Can you tell us a little bit about yourself and how you guys met?
Millos: I’m Millos, 31 years old, born and raised in Niterói (a 13 km bridge away from Rio de Janeiro). I moved to São Paulo 8 years ago to work as journalist in a lifestyle magazine I liked.
Me and Augusto met 6 years ago, through a mutual friend, also DJ. He invited us and a couple of other friends to play some tunes at his place one night. I was blown away by Augusto’s selection. First because the tracks were killers, second because he was the first guy I met in the city that had a similar taste for dance music. I guess one month later we were already playing back-to-back at parties. 3 months months later, we were doing the first Selvagem party in a square in São Paulo downtown.

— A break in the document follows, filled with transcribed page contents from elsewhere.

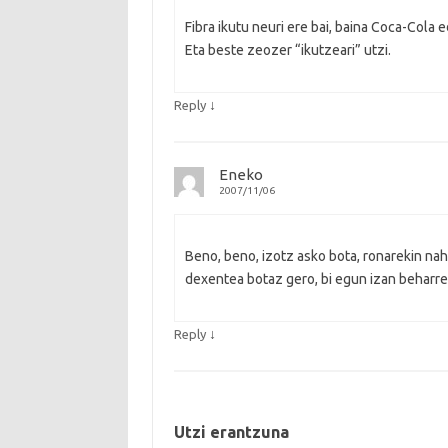
Fibra ikutu neuri ere bai, baina Coca-Cola 
Eta beste zeozer “ikutzeari” utzi.
↓
Reply
Eneko
2007/11/06
Beno, beno, izotz asko bota, ronarekin nah
dexentea botaz gero, bi egun izan beharr
↓
Reply
Utzi erantzuna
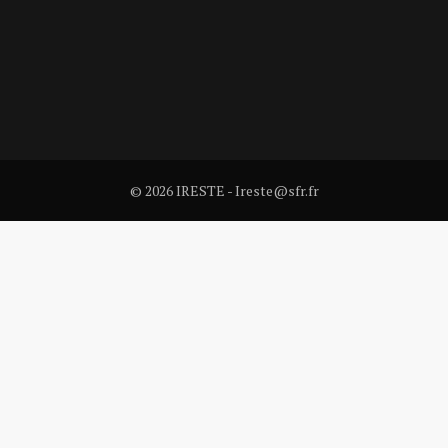
© 2026 IRESTE - Ireste@sfr.fr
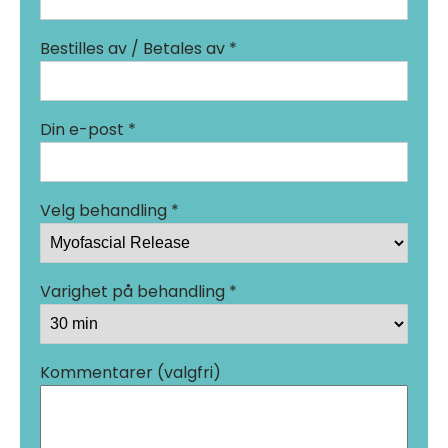
Bestilles av / Betales av *
Din e-post *
Velg behandling *
Varighet på behandling *
Kommentarer (valgfri)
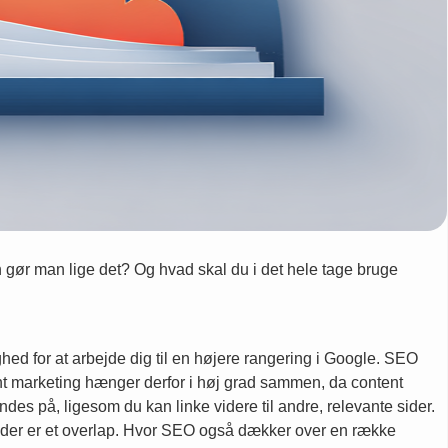
n gør man lige det? Og hvad skal du i det hele tage bruge
ghed for at arbejde dig til en højere rangering i Google. SEO
ntent marketing hænger derfor i høj grad sammen, da content
ndes på, ligesom du kan linke videre til andre, relevante sider.
m der er et overlap. Hvor SEO også dækker over en række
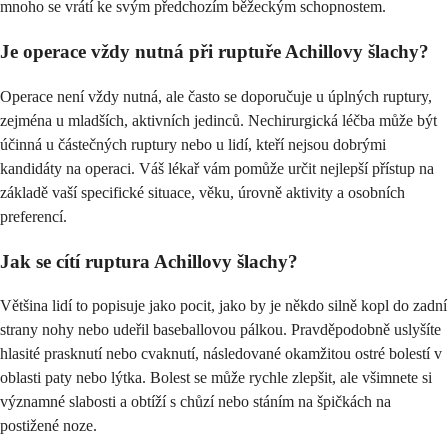
mnoho se vrátí ke svým předchozím běžeckým schopnostem.
Je operace vždy nutná při ruptuře Achillovy šlachy?
Operace není vždy nutná, ale často se doporučuje u úplných ruptury,
zejména u mladších, aktivních jedinců. Nechirurgická léčba může být
účinná u částečných ruptury nebo u lidí, kteří nejsou dobrými
kandidáty na operaci. Váš lékař vám pomůže určit nejlepší přístup na
základě vaší specifické situace, věku, úrovně aktivity a osobních
preferencí.
Jak se cítí ruptura Achillovy šlachy?
Většina lidí to popisuje jako pocit, jako by je někdo silně kopl do zadní
strany nohy nebo udeřil baseballovou pálkou. Pravděpodobně uslyšíte
hlasité prasknutí nebo cvaknutí, následované okamžitou ostré bolestí v
oblasti paty nebo lýtka. Bolest se může rychle zlepšit, ale všimnete si
významné slabosti a obtíží s chůzí nebo stáním na špičkách na
postižené noze.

Augusto: I'm Augusto, I was born 36 years ago in the countryside, which I left out of boredom to join an archeology expedition that was going through Peru to investigate a trail of mysterious perforated skulls. This led me to the discovery of a tribe that was still performing ancient rituals known in Western civilization as “trepanation” (skull drilling) and that's when I got my skull drilled, as I firmly believed in the higher state of consciousness that these rituals promised. After this life-changing experience, I moved to São Paulo and decided to implement this weird idea of drilling holes in people's heads through music, which I've been doing for the past 15 years.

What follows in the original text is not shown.